Tech Setup

Overview


Often technical issues around computer configuration can be frustrating, but they are an important component of doing data science. You will need a number of different systems setup on your computer for this class.

We will be testing this semester a online JupyterHub instance that should simplify a lot of the setup. However this is still in an alpha release and it would be good to get an alternate compute environment setup on your laptop.

In describing options, there are cloud- and laptop-based ways of doing the exercises.

Cloud

A cloud-based way of doing data science doesn’t require you to install anything and you can be up and running in working with concepts asap.

Our cloud: lab.analyticsdojo.com

For the cloud instance at lab.analyticsdojo.com, there is some cool technology that is driving this. We are utilizing Kubernetes on the Google Cloud Platform to run Jupyterhub. This is based on some amazing work by a talented community of open source developers.

When someone logs into the platform, the students obtain their own container to run on, giving them access to a compute environment that is much more flexible than a typical brower.

Laptop

When running on your laptop, there are 2 different configuration options that that are possible.

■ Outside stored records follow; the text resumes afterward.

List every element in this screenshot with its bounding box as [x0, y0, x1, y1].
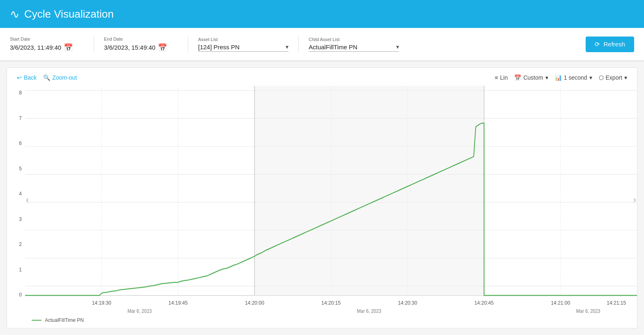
end-date-value: 3/6/2023, 15:49:40: [104, 44, 155, 51]
nav-left-button[interactable]: ‹: [26, 195, 29, 205]
chart-container: ↩ Back 🔍 Zoom-out ≡ Lin 📅 Custom ▾ 📊 1 s…: [7, 67, 637, 328]
custom-chevron-icon: ▾: [545, 74, 548, 81]
y-label-1: 1: [14, 267, 22, 273]
asset-list-value: [124] Press PN: [198, 44, 284, 50]
end-date-calendar-icon[interactable]: 📅: [158, 43, 167, 52]
y-label-2: 2: [14, 241, 22, 247]
custom-icon: 📅: [514, 74, 521, 81]
export-button[interactable]: ⬡ Export ▾: [599, 74, 627, 81]
lin-icon: ≡: [495, 74, 498, 81]
app-title: Cycle Visualization: [24, 8, 114, 21]
svg-rect-16: [254, 86, 484, 296]
svg-text:14:20:00: 14:20:00: [245, 300, 264, 306]
app-icon: ∿: [10, 7, 19, 21]
back-button[interactable]: ↩ Back: [17, 74, 37, 81]
chart-legend: ActualFillTime PN: [7, 314, 637, 328]
svg-text:Mar 6, 2023: Mar 6, 2023: [357, 308, 381, 314]
y-label-3: 3: [14, 216, 22, 222]
svg-text:14:19:30: 14:19:30: [92, 300, 111, 306]
child-asset-list-select[interactable]: ActualFillTime PN ▾: [309, 44, 399, 52]
y-label-6: 6: [14, 140, 22, 146]
asset-list-group: Asset List [124] Press PN ▾: [198, 37, 289, 52]
interval-chevron-icon: ▾: [589, 74, 592, 81]
child-asset-list-chevron-icon[interactable]: ▾: [396, 44, 399, 50]
child-asset-list-value: ActualFillTime PN: [309, 44, 395, 50]
start-date-group: Start Date 3/6/2023, 11:49:40 📅: [10, 37, 84, 52]
zoom-out-label: Zoom-out: [52, 74, 77, 81]
refresh-label: Refresh: [603, 41, 625, 48]
back-icon: ↩: [17, 74, 22, 81]
y-axis: 8 7 6 5 4 3 2 1 0: [7, 86, 25, 314]
legend-label: ActualFillTime PN: [45, 317, 84, 323]
asset-list-chevron-icon[interactable]: ▾: [286, 44, 289, 50]
y-label-0: 0: [14, 292, 22, 298]
lin-button[interactable]: ≡ Lin: [495, 74, 508, 81]
nav-right-button[interactable]: ›: [633, 195, 636, 205]
svg-text:14:21:15: 14:21:15: [607, 300, 626, 306]
chart-inner: ‹ ›: [25, 86, 637, 314]
custom-label: Custom: [523, 74, 543, 81]
svg-text:14:20:30: 14:20:30: [398, 300, 417, 306]
end-date-label: End Date: [104, 37, 178, 41]
child-asset-list-label: Child Asset List: [309, 37, 399, 42]
svg-text:Mar 6, 2023: Mar 6, 2023: [576, 308, 600, 314]
end-date-group: End Date 3/6/2023, 15:49:40 📅: [104, 37, 178, 52]
asset-list-label: Asset List: [198, 37, 289, 42]
divider-2: [188, 36, 188, 53]
chart-svg: 14:19:30 14:19:45 14:20:00 14:20:15 14:2…: [25, 86, 637, 314]
lin-label: Lin: [500, 74, 508, 81]
refresh-icon: ⟳: [595, 41, 600, 48]
custom-button[interactable]: 📅 Custom ▾: [514, 74, 548, 81]
divider-3: [298, 36, 299, 53]
chart-toolbar: ↩ Back 🔍 Zoom-out ≡ Lin 📅 Custom ▾ 📊 1 s…: [7, 74, 637, 86]
asset-list-select[interactable]: [124] Press PN ▾: [198, 44, 289, 52]
legend-line-icon: [32, 320, 42, 321]
export-icon: ⬡: [599, 74, 604, 81]
start-date-calendar-icon[interactable]: 📅: [64, 43, 73, 52]
zoom-out-icon: 🔍: [43, 74, 50, 81]
back-label: Back: [24, 74, 37, 81]
divider-1: [94, 36, 94, 53]
svg-text:14:19:45: 14:19:45: [169, 300, 188, 306]
toolbar: Start Date 3/6/2023, 11:49:40 📅 End Date…: [0, 28, 644, 61]
chart-area: 8 7 6 5 4 3 2 1 0 ‹ ›: [7, 86, 637, 314]
export-label: Export: [606, 74, 622, 81]
interval-button[interactable]: 📊 1 second ▾: [555, 74, 592, 81]
zoom-out-button[interactable]: 🔍 Zoom-out: [43, 74, 77, 81]
svg-text:14:21:00: 14:21:00: [551, 300, 570, 306]
child-asset-list-group: Child Asset List ActualFillTime PN ▾: [309, 37, 399, 52]
interval-label: 1 second: [564, 74, 587, 81]
start-date-value: 3/6/2023, 11:49:40: [10, 44, 61, 51]
y-label-7: 7: [14, 115, 22, 121]
interval-icon: 📊: [555, 74, 562, 81]
svg-text:14:20:15: 14:20:15: [321, 300, 341, 306]
y-label-8: 8: [14, 90, 22, 96]
start-date-label: Start Date: [10, 37, 84, 41]
refresh-button[interactable]: ⟳ Refresh: [586, 37, 634, 52]
svg-text:Mar 6, 2023: Mar 6, 2023: [127, 308, 152, 314]
app-header: ∿ Cycle Visualization: [0, 0, 644, 28]
svg-text:14:20:45: 14:20:45: [474, 300, 494, 306]
y-label-4: 4: [14, 191, 22, 197]
y-label-5: 5: [14, 166, 22, 172]
export-chevron-icon: ▾: [624, 74, 627, 81]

For most users, managing the analytics environment with Anaconda seems to work quite well. Anaconda is a package manager with detailed instructions for Mac/Windows/Linux users.

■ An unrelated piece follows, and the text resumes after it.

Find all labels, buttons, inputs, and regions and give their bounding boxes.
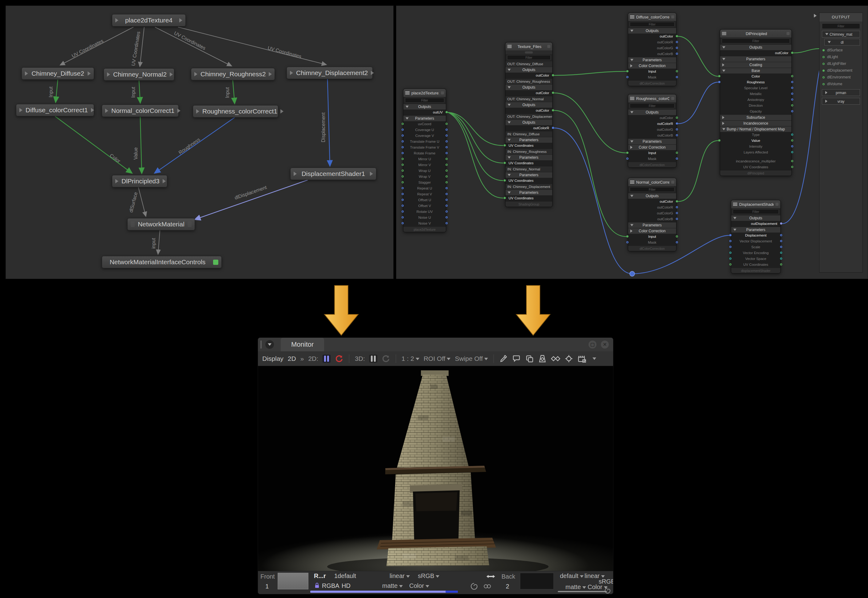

It is also possible to run Docker on your laptop, mirroring the same compute environment that you enjoyed on JupyterHub cloud environment. This has worked perfectly in the past for Mac users and not so well for Windows users, but I understand Docker for Windows has come a long way.

Step 1: Git and Github


Git is a version control system use to track changes to code, and when combined with Github it is an extremely powerful way to collaborate.

  1. Install the git command line tool. There are a lot of options but you should be able to just utilize the defaults.
  2. Create an account on github.com.
  3. Install Github desktop if using OSX or Windows. Click here for download instructions for Github Desktop.
  4. Once you are done installing Github desktop, open the program. Sign in with your Github Credentials to link the desktop application with your Github account.
  5. Clone the class repository either from the desktop tool or from the command line. From the Github tool: clone

From the command line:

git clone https://github.com/jkuruzovich/techfundamentals-spring2018-materials	

In the future when you want to update the repository, you can do so either from the command line or the GitHub Desktop tool.

From the GitHub Desktop, press the sync button after selecting the repository: clone

From the command line:

git pull	

Step 2: Install and Configure Anaconda


We will be using Anaconda to provide a Jupyter environment for both R and Python.

Follow the following instructions to install Anaconda from Continuum Analytics. Once you have the Anaconda Distribution, follow below for advanced configuration.

OSX

  1. Follow the online instructions to install the Anaconda Distribution with Python 3.6
  2. Follow below for advanced configuration.

Windows

Windows may often have issues associated with installation if you have had previous versions of Anaconda installed. If it doesn’t work, start by uninstalling everything.

  1. Follow the online instructions to install the Anaconda Distribution with Python 3.6
  2. Follow below for advanced configuration.

Linux

If you are a Linux user, please help in supporting the class. You likely won’t need my help. ;)

  1. Follow the online instructions to install the Anaconda Distribution with Python 3.6
  2. Follow below for advanced configuration.

Advanced Configuration

Start by opening a standard terminal, or if you’re a Windows users, open an ‘Anaconda Prompt’.

  1. Change directories to the techfundamentals-spring2018-materials folder you cloned earlier by entering the following:
    cd <insert full path >\techfundamentals-spring2018-materials	
    
    • For the above, changing directories differs for Windows or Mac users. For example, on a Mac it might be: cd /Users/jasonkuruzovich/githubdesktop/techfundamentals-spring2018-materials
    • On Windows, if you have a space somewhere in your path make sure that you include quotes: cd "c:\Users\jasonkuruzovich\github\techfundamentals-spring2018-materials"
  2. Install required packages. First install pip, which is a package manager similar to conda:
    conda install -c anaconda pip	
    
  3. Then, from the repository install all the packages in requirements.txt.
    pip install -r requirements.txt	
    
  4. Launch a Jupyter notebook with the command:
    jupyter notebook	
    
    • You will need to run c-d each time to launch Jupyter.

There may be some other packages you still have to install. You will know this is an issue if an import command fails. You can install packages with: conda install <packagename> or pip install <packagename>. For example, to install the R Kernal for Jupyter, install the r-essentials package:

conda install r-essentials	

Please feel free to post issues on the Slack channel.